Chat messages on a laptop of an old woman. Love fraud scam of catfishing. | Image by Tero Vesalainen, Shutterstock

A Richmond man admitted to running an online romance scam that brought in over $1.6 million by pretending to be a four-star U.S. Army general on Facebook to extort large sums of money from senior women.

Fola Alabi, also known as Folayemi Alabi, 52, pleaded guilty on January 11 to charges of conspiracy and money laundering, telling a federal judge in Rhode Island that he set up fake businesses and opened bank accounts in Texas to hide the money he stole from women in at least 11 states, according to a Department of Justice news release.

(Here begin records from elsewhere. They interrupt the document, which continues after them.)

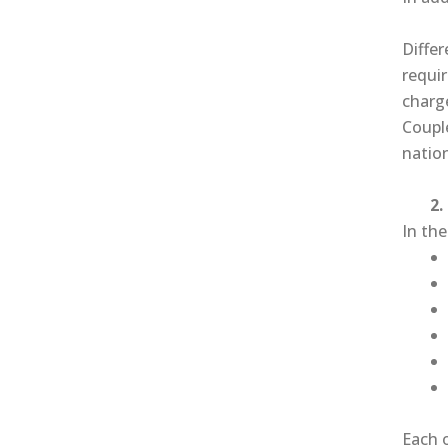
Differ
requir
charge
Coupl
nation
2. T
In th
Each 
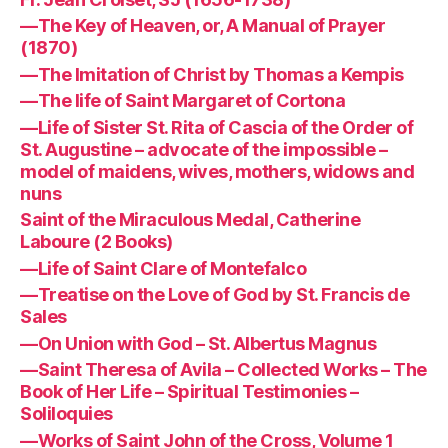
—The Key of Heaven, or, A Manual of Prayer
(1870)
—The Imitation of Christ by Thomas a Kempis
—The life of Saint Margaret of Cortona
—Life of Sister St. Rita of Cascia of the Order of
St. Augustine – advocate of the impossible –
model of maidens, wives, mothers, widows and
nuns
Saint of the Miraculous Medal, Catherine
Laboure (2 Books)
—Life of Saint Clare of Montefalco
—Treatise on the Love of God by St. Francis de
Sales
—On Union with God – St. Albertus Magnus
—Saint Theresa of Avila – Collected Works – The
Book of Her Life – Spiritual Testimonies –
Soliloquies
—Works of Saint John of the Cross, Volume 1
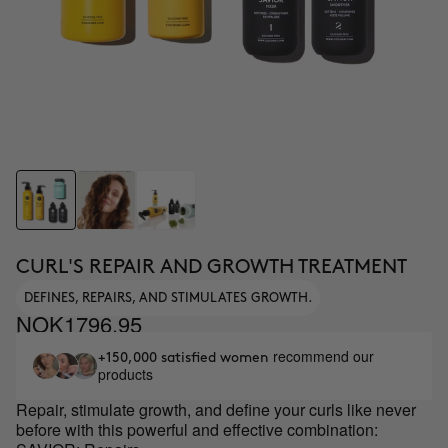
CURL'S REPAIR AND GROWTH TREATMENT
DEFINES, REPAIRS, AND STIMULATES GROWTH.
NOK1796.95
recommend our
+150,000 satisfied women
products
Repair, stimulate growth, and define your curls like never
before with this powerful and effective combination:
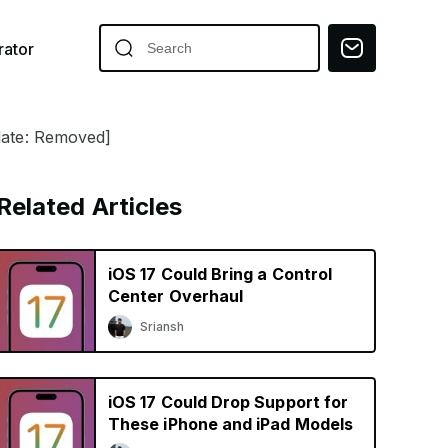
ator
pdate: Removed]
Related Articles
iOS 17 Could Bring a Control
Center Overhaul
Sriansh
iOS 17 Could Drop Support for
These iPhone and iPad Models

U.S. Attorney Zachary A. Cunha said that Alabi persuaded the women to send money.

Alabi, who claimed to be someone named “General Miller,” contacted the initial victim from Westerly, Rhode Island, via Facebook in June 2021. According to the news release, after hearing from Alabi that he needed help bringing his personal belongings back to the U.S. from abroad, the 78-year-old widow sent him a cashier’s check for $60,000.

According to the Houston Chronicle, a 70-year-old widow from Prescott Valley, Arizona, reported to police in April 2022 that she had lost over $925,000 and sold her house, RV, and jewelry because of Alabi’s deception.

She was ashamed and embarrassed about what happened and told police that her financial situation was now so dire that she had gone weeks without eating and could not pay her bills.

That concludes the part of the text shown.